Features of modified data_dictionary:-
Total number of datapoints:  141
Total number of features:  24

# Store to my_dataset for easy export below.
dataset = enron_dict

Features Choose to be Used in the POI identifier¶

Out of the all features available, (given and created above), the following 24 features would be used. The given features can be divided into two types: financial features and email features.

17 Financial Features: ['salary', 'bonus', 'long_term_incentive', 'bonus-to-salary_ratio', 'expenses','restricted_stock_deferred', 'restricted_stock', 'deferred_income','total_payments','other','shared_receipt_with_poi', 'loan_advances', 'director_fees', 'exercised_stock_options', 'deferral_payments', 'total_stock_value', 'restricted_stock']
6 Email Features: ['fraction_mail_from_poi', 'fraction_mail_to_poi', 'from_poi_to_this_person', 'from_this_person_to_poi', 'to_messages', 'from_messages']
POI: Which is the target variable.

# Features_list is a list of strings, each of which is a feature name.
# The first feature must be "poi" (target variable).

features_list = ['poi', 'salary', 'bonus', 'long_term_incentive', 'bonus-to-salary_ratio', 'deferral_payments', 'expenses', 
                 'restricted_stock_deferred', 'restricted_stock', 'deferred_income','fraction_mail_from_poi', 'total_payments',
                 'other', 'fraction_mail_to_poi', 'from_poi_to_this_person', 'from_this_person_to_poi', 'to_messages', 
                 'from_messages', 'shared_receipt_with_poi', 'loan_advances', 'director_fees', 'exercised_stock_options',
                'total_stock_value']

# Extract features and labels from dataset for local testing
data = featureFormat(dataset, features_list, sort_keys = True)
labels, features = targetFeatureSplit(data)

Outline of Steps for Feature Scaling¶

1. Feature Scaling: MinMaxScaler is used which scales features to lie between zero and one.
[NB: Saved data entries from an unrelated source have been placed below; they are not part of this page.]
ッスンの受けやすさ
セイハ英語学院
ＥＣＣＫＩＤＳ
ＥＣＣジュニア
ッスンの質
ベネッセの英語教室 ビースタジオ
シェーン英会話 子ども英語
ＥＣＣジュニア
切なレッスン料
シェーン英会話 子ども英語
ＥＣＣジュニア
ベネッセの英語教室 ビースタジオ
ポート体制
MinMaxScaler transforms features by scaling each feature to a given range. This estimator scales and translates each feature individually such that it is in the given range on the training set, i.e., between zero and one. It is also limited to be used with algorithms that involve distance measures to avoid loss of information.
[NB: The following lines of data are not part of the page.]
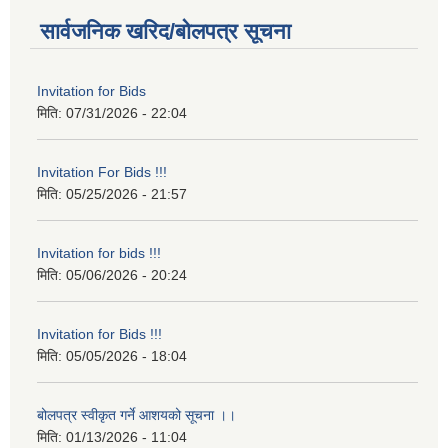
सार्वजनिक खरिद/बोलपत्र सूचना
Invitation for Bids
मिति:
07/31/2026 - 22:04
Invitation For Bids !!!
मिति:
05/25/2026 - 21:57
Invitation for bids !!!
मिति:
05/06/2026 - 20:24
Invitation for Bids !!!
मिति:
05/05/2026 - 18:04
बोलपत्र स्वीकृत गर्ने आशयको सूचना ।।
मिति:
01/13/2026 - 11:04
2. Feature Selection: Feature selection/dimensionality reduction on sample sets is essential to improve estimators’ accuracy scores, boost performance & simplification of the model. In this project, SelectKBest to find the 'K' best or high-scoring features. Objects of these functions, take as input a scoring function that returns univariate scores and p-values. Here, f_classif is used as the scoring function which computes the ANOVA F-value between labels and features for classification tasks.

3. Pipeline: Sequentially apply feature processing steps such as scaling, selection, and classification. Sklearn's GridSearchCV module automates this process by performing a grid search over a range of parameter values for an estimator.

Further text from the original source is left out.